Question

If ${{E}_{1}}$ and ${{E}_{2}}$ are two mutually exclusive events of an experiment with $P\left( \overline{{{E}_{2}}} \right)=0.6=P\left( {{E}_{1}}\cup {{E}_{2}} \right)$ then $P\left( {{E}_{1}} \right)$ is equal to
1. 0.1
2. 0.3
3. 0.4
4. 0.2

Answer 1

In this problem, we are given If ${{E}_{1}}$ and ${{E}_{2}}$ are two mutually exclusive events of an experiment with $P\left( \overline{{{E}_{2}}} \right)=0.6=P\left( {{E}_{1}}\cup {{E}_{2}} \right)$ then we have to find the value of $P\left( {{E}_{1}} \right)$. We know that if two events are mutually exclusive, then $P\left( {{E}_{1}}\cap {{E}_{2}} \right)=0$. We can find the value of $P\left( {{E}_{2}} \right)$ from the given data, we can then substitute the values we get in the formula $P\left( {{E}_{1}}\cup {{E}_{2}} \right)=P\left( {{E}_{1}} \right)+P\left( {{E}_{2}} \right)-P\left( {{E}_{1}}\cap {{E}_{2}} \right)$ and find the required value.

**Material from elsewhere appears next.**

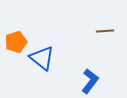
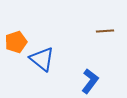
blue triangle: moved 1 px down
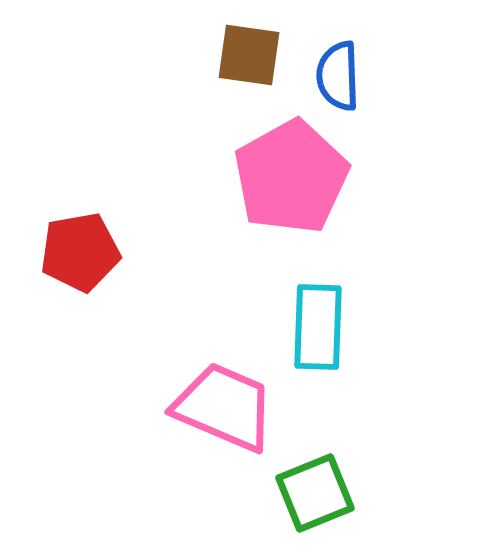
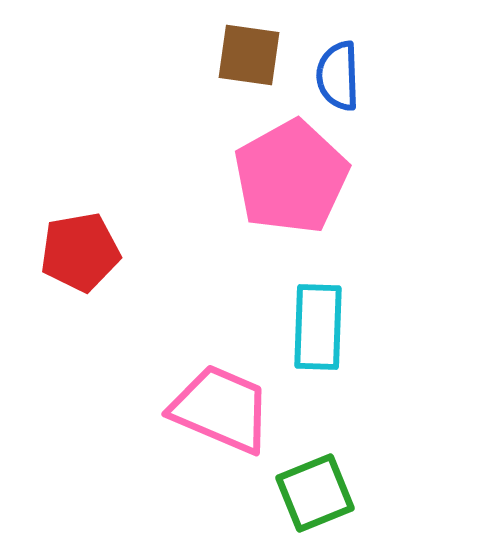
pink trapezoid: moved 3 px left, 2 px down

Complete step by step answer:
Here we have to find the value of $P\left( {{E}_{1}} \right)$.
We are given ${{E}_{1}}$ and ${{E}_{2}}$ are two mutually exclusive events of an experiment and $P\left( \overline{{{E}_{2}}} \right)=0.6$, $P\left( {{E}_{1}}\cup {{E}_{2}} \right)=0.6$ …….. (1)
We know that if two events are mutually exclusive, then
$P\left( {{E}_{1}}\cap {{E}_{2}} \right)=0$ …… (2)
We know that,
$P\left( {{E}_{2}} \right)=1-P\left( \overline{{{E}_{2}}} \right)$
We can now substitute the given value, we get
$\Rightarrow P\left( {{E}_{2}} \right)=1-0.6=0.4$…….. (3)
We know that,
$P\left( {{E}_{1}}\cup {{E}_{2}} \right)=P\left( {{E}_{1}} \right)+P\left( {{E}_{2}} \right)-P\left( {{E}_{1}}\cap {{E}_{2}} \right)$
We can now substitute (1), (2), (3) in the above formula, we get
$\Rightarrow 0.6=P\left( {{E}_{1}} \right)+0.4-0$
We can now simplify and solve the above step, we get
$\Rightarrow P\left( {{E}_{1}} \right)=0.6-0.4=0.2$

So, the correct answer is “Option 4”.

Note: We should always remember that if the given two events are mutually exclusive events then $P\left( {{E}_{1}}\cap {{E}_{2}} \right)=0$, where the two events do not occur at same time and only one event can occur. We should also remember that $P\left( {{E}_{1}}\cup {{E}_{2}} \right)=P\left( {{E}_{1}} \right)+P\left( {{E}_{2}} \right)-P\left( {{E}_{1}}\cap {{E}_{2}} \right)$. We should also remember the formula $P\left( {{E}_{2}} \right)=1-P\left( \overline{{{E}_{2}}} \right)$. We should make the simplifications in a correct order to get the required answer.